Work instruction. A single figure is required: the number of lines below that contain "status".

Dataset excerpts.
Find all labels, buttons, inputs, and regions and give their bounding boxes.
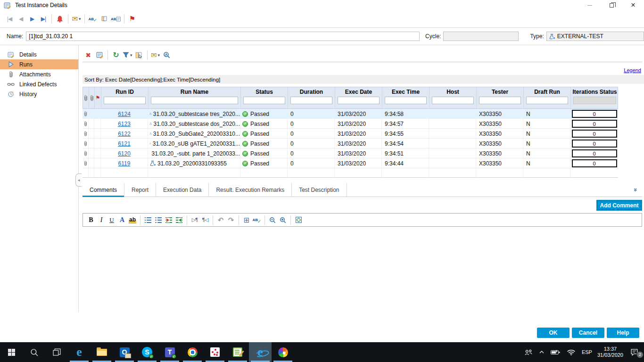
taskbar-chrome-button[interactable]: [181, 342, 204, 362]
send-run-by-email-button[interactable]: ✉ ▾: [150, 49, 161, 61]
cancel-button[interactable]: Cancel: [572, 328, 604, 338]
zoom-out-button[interactable]: [267, 215, 278, 225]
flag-for-follow-up-button[interactable]: ⚑: [127, 13, 138, 25]
font-color-button[interactable]: A: [117, 215, 127, 225]
language-indicator[interactable]: ESP: [581, 349, 593, 355]
bulleted-list-button[interactable]: [143, 215, 153, 225]
flag-column-header[interactable]: ⚑: [95, 87, 101, 108]
column-header-run-id[interactable]: Run ID: [101, 87, 149, 108]
tab-test-description[interactable]: Test Description: [292, 183, 347, 197]
sidebar-item-attachments[interactable]: Attachments: [0, 69, 79, 79]
sidebar-item-history[interactable]: History: [0, 89, 79, 99]
table-row[interactable]: 6122 31.03.20_SubGate2_202003310... Pass…: [83, 129, 618, 139]
tab-comments[interactable]: Comments: [83, 183, 124, 197]
run-id-link[interactable]: 6119: [118, 160, 131, 167]
sidebar-collapse-handle[interactable]: ◂: [75, 173, 82, 187]
fullscreen-button[interactable]: [293, 215, 304, 225]
column-header-duration[interactable]: Duration: [288, 87, 335, 108]
taskbar-palette-app-button[interactable]: [272, 342, 294, 362]
tab-execution-data[interactable]: Execution Data: [156, 183, 209, 197]
network-tray-button[interactable]: [566, 349, 577, 355]
people-button[interactable]: [523, 349, 534, 355]
run-id-link[interactable]: 6122: [118, 131, 131, 137]
check-spelling-button[interactable]: AB ✓: [87, 13, 99, 25]
task-view-button[interactable]: [45, 342, 68, 362]
taskbar-search-button[interactable]: [23, 342, 45, 362]
legend-link[interactable]: Legend: [624, 67, 641, 73]
taskbar-internet-explorer-button[interactable]: e: [249, 342, 272, 362]
table-row[interactable]: 6119 31.03.20_20200331093355 Passed 0 31…: [83, 158, 618, 168]
zoom-in-button[interactable]: [278, 215, 288, 225]
delete-run-button[interactable]: ✖: [83, 49, 94, 61]
spelling-options-button[interactable]: AB: [110, 13, 122, 25]
minimize-button[interactable]: [579, 0, 601, 10]
send-by-email-button[interactable]: ✉ ▾: [71, 13, 82, 25]
set-filter-button[interactable]: ▾: [122, 49, 133, 61]
close-button[interactable]: ×: [622, 0, 644, 10]
alert-button[interactable]: [54, 13, 66, 25]
column-header-exec-time[interactable]: Exec Time: [382, 87, 429, 108]
show-hidden-icons-button[interactable]: [538, 350, 545, 354]
editor-spellcheck-button[interactable]: AB✓: [252, 215, 262, 225]
thesaurus-button[interactable]: [99, 13, 110, 25]
last-record-button[interactable]: ▶|: [38, 13, 49, 25]
filter-exec-date-input[interactable]: [338, 97, 380, 104]
highlight-button[interactable]: ab: [127, 215, 138, 225]
filter-draft-run-input[interactable]: [526, 97, 568, 104]
column-header-tester[interactable]: Tester: [477, 87, 524, 108]
taskbar-app-red-dots-button[interactable]: [204, 342, 226, 362]
column-header-iterations-status[interactable]: Iterations Status: [571, 87, 619, 108]
add-comment-button[interactable]: Add Comment: [596, 200, 642, 211]
run-details-button[interactable]: [94, 49, 105, 61]
column-header-exec-date[interactable]: Exec Date: [335, 87, 382, 108]
previous-record-button[interactable]: ◀: [15, 13, 26, 25]
filter-status-input[interactable]: [243, 97, 285, 104]
insert-table-button[interactable]: ⊞: [241, 215, 252, 225]
taskbar-file-explorer-button[interactable]: [91, 342, 113, 362]
sidebar-item-runs[interactable]: Runs: [0, 59, 79, 69]
filter-tester-input[interactable]: [479, 97, 521, 104]
run-id-link[interactable]: 6124: [118, 111, 131, 117]
underline-button[interactable]: U: [107, 215, 117, 225]
taskbar-edge-button[interactable]: e: [68, 342, 91, 362]
taskbar-notepad-button[interactable]: [226, 342, 249, 362]
find-button[interactable]: A: [161, 49, 173, 61]
column-header-host[interactable]: Host: [429, 87, 477, 108]
taskbar-clock[interactable]: 13:37 31/03/2020: [597, 346, 623, 358]
start-button[interactable]: [0, 342, 23, 362]
table-row[interactable]: 6120 31.03.20_-subt. parte 1_2020033... …: [83, 148, 618, 158]
help-button[interactable]: Help: [607, 328, 639, 338]
redo-button[interactable]: ↷: [226, 215, 236, 225]
left-to-right-button[interactable]: ▷¶: [190, 215, 200, 225]
sidebar-item-linked-defects[interactable]: Linked Defects: [0, 79, 79, 89]
table-row[interactable]: 6124 31.03.20_subtestcase tres_2020... P…: [83, 109, 618, 119]
right-to-left-button[interactable]: ¶◁: [200, 215, 210, 225]
filter-duration-input[interactable]: [290, 97, 332, 104]
filter-run-name-input[interactable]: [151, 97, 238, 104]
column-header-run-name[interactable]: Run Name: [149, 87, 241, 108]
undo-button[interactable]: ↶: [215, 215, 226, 225]
run-id-link[interactable]: 6121: [118, 140, 131, 147]
column-header-status[interactable]: Status: [241, 87, 288, 108]
tab-result-execution-remarks[interactable]: Result. Execution Remarks: [209, 183, 292, 197]
next-record-button[interactable]: ▶: [26, 13, 38, 25]
indent-button[interactable]: [164, 215, 174, 225]
battery-tray-button[interactable]: [550, 349, 561, 355]
outdent-button[interactable]: [174, 215, 184, 225]
bold-button[interactable]: B: [86, 215, 96, 225]
numbered-list-button[interactable]: [153, 215, 164, 225]
name-input[interactable]: [26, 32, 420, 41]
column-header-draft-run[interactable]: Draft Run: [524, 87, 571, 108]
ok-button[interactable]: OK: [537, 328, 570, 338]
restore-button[interactable]: [601, 0, 622, 10]
taskbar-outlook-button[interactable]: O: [113, 342, 136, 362]
sidebar-item-details[interactable]: Details: [0, 49, 79, 59]
attachment-column-header[interactable]: [83, 87, 89, 108]
table-row[interactable]: 6123 31.03.20_subtestcase dos_2020... Pa…: [83, 119, 618, 129]
first-record-button[interactable]: |◀: [4, 13, 15, 25]
italic-button[interactable]: I: [96, 215, 107, 225]
tab-report[interactable]: Report: [124, 183, 156, 197]
filter-host-input[interactable]: [432, 97, 474, 104]
taskbar-skype-button[interactable]: S✓: [136, 342, 158, 362]
action-center-button[interactable]: 2: [629, 348, 640, 356]
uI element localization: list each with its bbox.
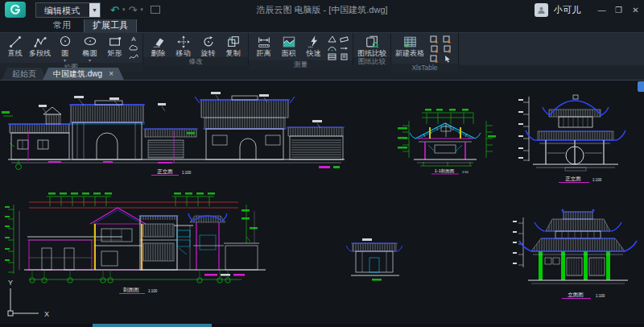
quick-measure-button[interactable]: 快速 <box>301 34 326 60</box>
ruler-icon[interactable] <box>340 35 349 43</box>
ucs-icon: Y X <box>8 279 49 318</box>
app-logo-icon[interactable] <box>5 2 26 18</box>
ellipse-button[interactable]: 椭圆 ▾ <box>77 34 102 63</box>
pavilion-side-scale: 1:100 <box>596 294 605 298</box>
rotate-label: 旋转 <box>201 50 216 57</box>
line-icon <box>8 35 23 49</box>
ribbon-group-compare: 图纸比较 图纸比较 <box>353 33 391 65</box>
erase-label: 删除 <box>151 50 166 57</box>
close-button[interactable]: ✕ <box>627 0 644 19</box>
line-button[interactable]: 直线 <box>2 34 27 63</box>
distance-button[interactable]: 距离 <box>251 34 276 60</box>
xlstable-group-label: XlsTable <box>391 64 458 72</box>
distance-label: 距离 <box>257 50 271 57</box>
drawing-pavilion-front-elevation: 正立面 1:100 <box>518 95 625 183</box>
sheet-arrow-icon[interactable] <box>428 35 440 43</box>
measure-group-label: 测量 <box>249 60 353 69</box>
drawing-long-section: 剖面图 1:100 <box>5 192 266 294</box>
polyline-button[interactable]: 多段线 <box>27 34 52 63</box>
compare-group-label: 图纸比较 <box>353 57 390 66</box>
revision-cloud-icon[interactable] <box>129 44 138 52</box>
ribbon-group-measure: 距离 面积 快速 <box>249 33 353 65</box>
distance-icon <box>257 35 271 49</box>
front-elevation-scale: 1:100 <box>182 171 192 175</box>
spline-icon[interactable] <box>129 53 138 60</box>
move-button[interactable]: 移动 <box>171 34 196 57</box>
cursor-arrow-icon[interactable] <box>441 55 453 63</box>
draw-small-tools: A <box>127 34 140 63</box>
status-bar <box>0 324 644 327</box>
redo-icon[interactable]: ↷ <box>128 5 137 15</box>
rotate-button[interactable]: 旋转 <box>196 34 221 57</box>
username-label[interactable]: 小可儿 <box>554 4 580 16</box>
polyline-label: 多段线 <box>29 50 51 57</box>
sheet-arrow-icon[interactable] <box>441 45 453 53</box>
quickbar-extra-icon[interactable] <box>151 6 160 14</box>
move-label: 移动 <box>176 50 191 57</box>
sheet-icon[interactable] <box>340 53 349 60</box>
ribbon-tab-extended-tools[interactable]: 扩展工具 <box>84 19 137 32</box>
edit-mode-label: 编辑模式 <box>36 3 89 17</box>
ribbon: 直线 多段线 圆 ▾ 椭圆 ▾ 矩形 <box>0 32 644 65</box>
list-icon[interactable] <box>328 53 336 60</box>
sheet-arrow-icon[interactable] <box>428 45 440 53</box>
area-button[interactable]: 面积 <box>276 34 301 60</box>
cad-viewport[interactable]: 正立面 1:100 <box>0 81 644 324</box>
front-elevation-title: 正立面 <box>157 168 173 174</box>
modify-group-label: 修改 <box>143 57 248 66</box>
minimize-button[interactable]: — <box>593 0 610 19</box>
circle-button[interactable]: 圆 ▾ <box>52 34 77 63</box>
xlstable-small-tools <box>426 34 456 64</box>
ellipse-label: 椭圆 <box>83 50 97 57</box>
titlebar-right: 小可儿 — ❐ ✕ <box>535 0 644 19</box>
drawing-pavilion-section: 1-1剖面图 1:50 <box>398 109 496 174</box>
rotate-icon <box>201 35 216 49</box>
ellipse-icon <box>83 35 97 49</box>
drawing-compare-button[interactable]: 图纸比较 <box>356 34 388 57</box>
panel-toggle-button[interactable] <box>638 81 644 92</box>
arc-icon[interactable] <box>328 44 336 52</box>
cad-drawing-canvas[interactable]: 正立面 1:100 <box>0 81 644 324</box>
pavilion-front-title: 正立面 <box>565 176 581 181</box>
quick-access-toolbar: ↶ ▾ ↷ ▾ <box>110 5 160 15</box>
measure-small-tools-2 <box>338 34 350 60</box>
ribbon-spacer <box>459 33 644 65</box>
restore-button[interactable]: ❐ <box>610 0 627 19</box>
sheet-arrow-icon[interactable] <box>428 55 440 63</box>
new-table-button[interactable]: 新建表格 <box>394 34 426 64</box>
copy-button[interactable]: 复制 <box>221 34 246 57</box>
edit-mode-button[interactable]: 编辑模式 ▼ <box>35 2 101 18</box>
polyline-icon <box>33 35 47 49</box>
user-avatar[interactable] <box>535 3 548 17</box>
angle-icon[interactable] <box>328 35 336 43</box>
sheet-arrow-icon[interactable] <box>441 35 453 43</box>
edit-mode-dropdown-caret-icon[interactable]: ▼ <box>89 3 100 17</box>
tab-start-page[interactable]: 起始页 <box>2 68 47 80</box>
text-tool-icon[interactable]: A <box>129 35 138 43</box>
erase-button[interactable]: 删除 <box>146 34 171 57</box>
titlebar: 编辑模式 ▼ ↶ ▾ ↷ ▾ 浩辰云图 电脑版 - [中国建筑.dwg] 小可儿… <box>0 0 644 19</box>
ribbon-tab-home[interactable]: 常用 <box>45 19 79 32</box>
circle-label: 圆 <box>61 50 68 57</box>
undo-caret-icon[interactable]: ▾ <box>122 6 126 13</box>
tab-close-icon[interactable]: × <box>109 69 114 78</box>
drawing-compare-label: 图纸比较 <box>357 50 386 57</box>
measure-small-tools-1 <box>326 34 338 60</box>
ucs-y-label: Y <box>8 279 13 287</box>
ribbon-tab-bar: 常用 扩展工具 <box>0 19 644 32</box>
tab-drawing-file[interactable]: 中国建筑.dwg × <box>43 68 124 80</box>
new-table-label: 新建表格 <box>395 50 424 57</box>
ucs-x-label: X <box>44 310 49 318</box>
rectangle-icon <box>108 35 122 49</box>
pavilion-side-title: 立面图 <box>568 292 584 297</box>
copy-label: 复制 <box>226 50 241 57</box>
area-label: 面积 <box>282 50 296 57</box>
line-label: 直线 <box>8 50 23 57</box>
drawing-pavilion-side-elevation: 立面图 1:100 <box>513 209 637 299</box>
redo-caret-icon[interactable]: ▾ <box>140 6 143 13</box>
rectangle-button[interactable]: 矩形 <box>102 34 127 63</box>
drawing-front-elevation: 正立面 1:100 <box>2 92 345 176</box>
undo-icon[interactable]: ↶ <box>110 5 119 15</box>
arrow-ruler-icon[interactable] <box>340 44 349 52</box>
pavilion-section-title: 1-1剖面图 <box>435 168 454 174</box>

Solution to the exercise. 4